The criminalization of mental illness could reflect either a shifting preference for punishing the behavior of mentally ill people or a reluctant conclusion by police that arrest is the more viable means of providing them mental-health care. How police officers choose to handle incidents involving persons with mental illness depends on a combination of factors, including available alternatives to arrest, the degree to which their agency affords them discretion in choosing among alternatives, the practicality of each response option, and their comfort level with making this complex judgment.[25] 

Medicalization 

The dominant treatment for mental illness has evolved from electric shock and psychotherapy more toward medication. To be sure, other treatments remain viable, and combined treatments are generally preferred, but today, medication plays a vital role. Consequently, an important aspect of community-based mental health care is getting noninstitutionalized people with mental illness to take their medication as prescribed.[26] Factors that interfere with regular use of prescribed medications include the negative side effects associated with some drugs, the high cost of medication, the tendency to self-medicate, the abuse of illegal drugs and alcohol, and the lack of monitoring/follow-up by the overtaxed community-based mental health system. It can take time and repeated experimentation to find a psychiatric medication regime that works well for an individual such that they are likely to adhere to their treatment.[27] Recent advances in psychiatric treatments—such as cognitive behavioral therapy[28] and controlled use of psychedelics[29]—hold significant promise for controlling some of the mental disorders that are commonly contributing to police involvement. 

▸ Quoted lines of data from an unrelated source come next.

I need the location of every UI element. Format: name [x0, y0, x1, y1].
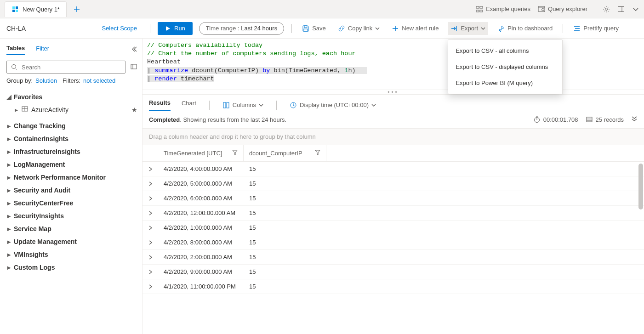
- export-csv-displayed[interactable]: Export to CSV - displayed columns: [448, 59, 562, 75]
- results-tab[interactable]: Results: [149, 99, 171, 111]
- settings-button[interactable]: [603, 6, 610, 13]
- export-label: Export: [461, 25, 478, 32]
- grid-header: TimeGenerated [UTC] dcount_ComputerIP: [142, 145, 644, 162]
- expand-row-button[interactable]: [142, 255, 158, 260]
- export-csv-all[interactable]: Export to CSV - all columns: [448, 43, 562, 59]
- sidebar-tab-filter[interactable]: Filter: [36, 45, 49, 55]
- expand-row-button[interactable]: [142, 167, 158, 171]
- sidebar-category[interactable]: ▸Network Performance Monitor: [6, 171, 137, 184]
- time-range-picker[interactable]: Time range : Last 24 hours: [199, 22, 284, 35]
- expand-row-button[interactable]: [142, 226, 158, 230]
- table-row[interactable]: 4/1/2020, 11:00:00.000 PM15: [142, 279, 644, 294]
- pin-button[interactable]: Pin to dashboard: [495, 22, 555, 35]
- pin-icon: [497, 25, 505, 32]
- sidebar-category[interactable]: ▸Security and Audit: [6, 184, 137, 197]
- query-editor[interactable]: // Computers availability today // Chart…: [142, 39, 644, 90]
- filters-value[interactable]: not selected: [83, 77, 115, 84]
- expand-row-button[interactable]: [142, 196, 158, 201]
- export-powerbi[interactable]: Export to Power BI (M query): [448, 75, 562, 91]
- chevron-down-double-icon: [631, 115, 638, 122]
- favorites-section[interactable]: ◢ Favorites: [6, 91, 137, 102]
- group-by-drop-zone[interactable]: Drag a column header and drop it here to…: [142, 129, 644, 145]
- sidebar-tab-tables[interactable]: Tables: [6, 45, 25, 55]
- sidebar-category[interactable]: ▸LogManagement: [6, 158, 137, 171]
- panel-button[interactable]: [617, 6, 625, 13]
- columns-icon: [222, 102, 230, 109]
- star-icon[interactable]: ★: [131, 106, 137, 113]
- examples-icon: [476, 6, 483, 13]
- expand-row-button[interactable]: [142, 284, 158, 289]
- chevron-down-icon: [481, 26, 485, 31]
- table-row[interactable]: 4/2/2020, 5:00:00.000 AM15: [142, 176, 644, 191]
- expand-row-button[interactable]: [142, 211, 158, 215]
- sidebar-category[interactable]: ▸Custom Logs: [6, 261, 137, 274]
- table-row[interactable]: 4/2/2020, 9:00:00.000 AM15: [142, 265, 644, 279]
- column-header-value[interactable]: dcount_ComputerIP: [244, 145, 326, 161]
- run-button[interactable]: Run: [158, 22, 193, 35]
- export-button[interactable]: Export: [448, 22, 488, 35]
- caret-right-icon: ▸: [6, 161, 11, 168]
- svg-rect-3: [16, 10, 18, 12]
- sidebar-category[interactable]: ▸Service Map: [6, 222, 137, 235]
- table-row[interactable]: 4/2/2020, 6:00:00.000 AM15: [142, 191, 644, 206]
- prettify-button[interactable]: Prettify query: [570, 22, 621, 35]
- collapse-sidebar-button[interactable]: [131, 46, 137, 54]
- favorites-label: Favorites: [14, 93, 42, 101]
- sidebar-category[interactable]: ▸VMInsights: [6, 248, 137, 261]
- example-queries-button[interactable]: Example queries: [476, 6, 530, 13]
- example-queries-label: Example queries: [486, 6, 530, 12]
- status-text: . Showing results from the last 24 hours…: [180, 116, 286, 123]
- export-icon: [450, 25, 458, 32]
- preview-icon: [130, 63, 137, 70]
- select-scope-link[interactable]: Select Scope: [102, 25, 137, 32]
- cell-value: 15: [244, 268, 326, 275]
- favorite-item[interactable]: ▸ AzureActivity ★: [14, 102, 137, 117]
- filter-icon[interactable]: [315, 150, 320, 157]
- display-time-button[interactable]: Display time (UTC+00:00): [290, 102, 376, 109]
- separator: [595, 5, 595, 14]
- filter-icon[interactable]: [232, 150, 238, 157]
- table-row[interactable]: 4/2/2020, 1:00:00.000 AM15: [142, 221, 644, 235]
- sidebar-category[interactable]: ▸SecurityInsights: [6, 209, 137, 222]
- svg-rect-0: [12, 6, 15, 9]
- caret-right-icon: ▸: [6, 251, 11, 258]
- gear-icon: [603, 6, 610, 13]
- caret-down-icon: ◢: [6, 93, 11, 101]
- sidebar-search-input[interactable]: [21, 63, 121, 71]
- query-explorer-button[interactable]: Query explorer: [538, 6, 587, 13]
- copy-link-button[interactable]: Copy link: [335, 22, 382, 35]
- sidebar-category[interactable]: ▸SecurityCenterFree: [6, 197, 137, 209]
- expand-row-button[interactable]: [142, 270, 158, 274]
- expand-all-column[interactable]: [142, 145, 158, 161]
- logs-icon: [11, 6, 19, 13]
- display-time-label: Display time (UTC+00:00): [300, 102, 369, 108]
- column-value-label: dcount_ComputerIP: [249, 150, 302, 157]
- table-row[interactable]: 4/2/2020, 12:00:00.000 AM15: [142, 206, 644, 221]
- more-button[interactable]: [632, 6, 639, 13]
- sidebar-category[interactable]: ▸InfrastructureInsights: [6, 145, 137, 158]
- query-tab[interactable]: New Query 1*: [5, 1, 67, 17]
- sidebar-search[interactable]: [6, 61, 125, 74]
- chart-tab[interactable]: Chart: [182, 100, 196, 110]
- table-row[interactable]: 4/2/2020, 8:00:00.000 AM15: [142, 235, 644, 250]
- save-button[interactable]: Save: [299, 22, 329, 35]
- add-tab-button[interactable]: [73, 6, 80, 13]
- expand-row-button[interactable]: [142, 240, 158, 245]
- groupby-value[interactable]: Solution: [35, 77, 57, 84]
- new-alert-button[interactable]: New alert rule: [389, 22, 441, 35]
- column-header-time[interactable]: TimeGenerated [UTC]: [158, 145, 244, 161]
- scrollbar[interactable]: [638, 164, 643, 209]
- preview-toggle[interactable]: [130, 63, 137, 72]
- expand-row-button[interactable]: [142, 181, 158, 186]
- splitter-handle[interactable]: •••: [142, 90, 644, 95]
- duration-value: 00:00:01.708: [543, 116, 578, 123]
- expand-status-button[interactable]: [631, 115, 638, 124]
- sidebar-category[interactable]: ▸ContainerInsights: [6, 132, 137, 145]
- table-row[interactable]: 4/2/2020, 4:00:00.000 AM15: [142, 162, 644, 176]
- table-row[interactable]: 4/2/2020, 2:00:00.000 AM15: [142, 250, 644, 265]
- columns-button[interactable]: Columns: [222, 102, 263, 109]
- chevron-right-icon: [148, 167, 153, 171]
- sidebar-category[interactable]: ▸Change Tracking: [6, 119, 137, 132]
- groupby-label: Group by:: [6, 77, 33, 84]
- sidebar-category[interactable]: ▸Update Management: [6, 235, 137, 248]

Availability of Mental Health Treatment Resources

The number of contacts police have with mentally ill persons, and the nature of those contacts, are heavily influenced by the overall availability of mental health treatment resources in that community. Where mental health treatment is readily available, fewer people are likely to engage in the sort of behavior that leads to police being summoned. Untreated mild forms of mental disorders can worsen progressively to the point that dangerous or bizarre behaviors are more likely to occur, and police, in turn, to be called. It is generally the case that mental health treatment is less available in both rural and highly urbanized, impoverished communities.[30] In jurisdictions where a trip to transport a person to a mental-health facility and/or the waiting time in a mental health facility can take several hours, that option might leave the jurisdiction without much of its police coverage for an entire police shift.[31] Moreover, as bed space in psychiatric hospitals becomes scarcer, police often wind up taking people in mental crises to regular hospital emergency rooms where they are then admitted to regular hospital rooms until space in a psychiatric facility becomes available. This increases the likelihood that police will be called to regular hospitals to help control some of these patients.[32]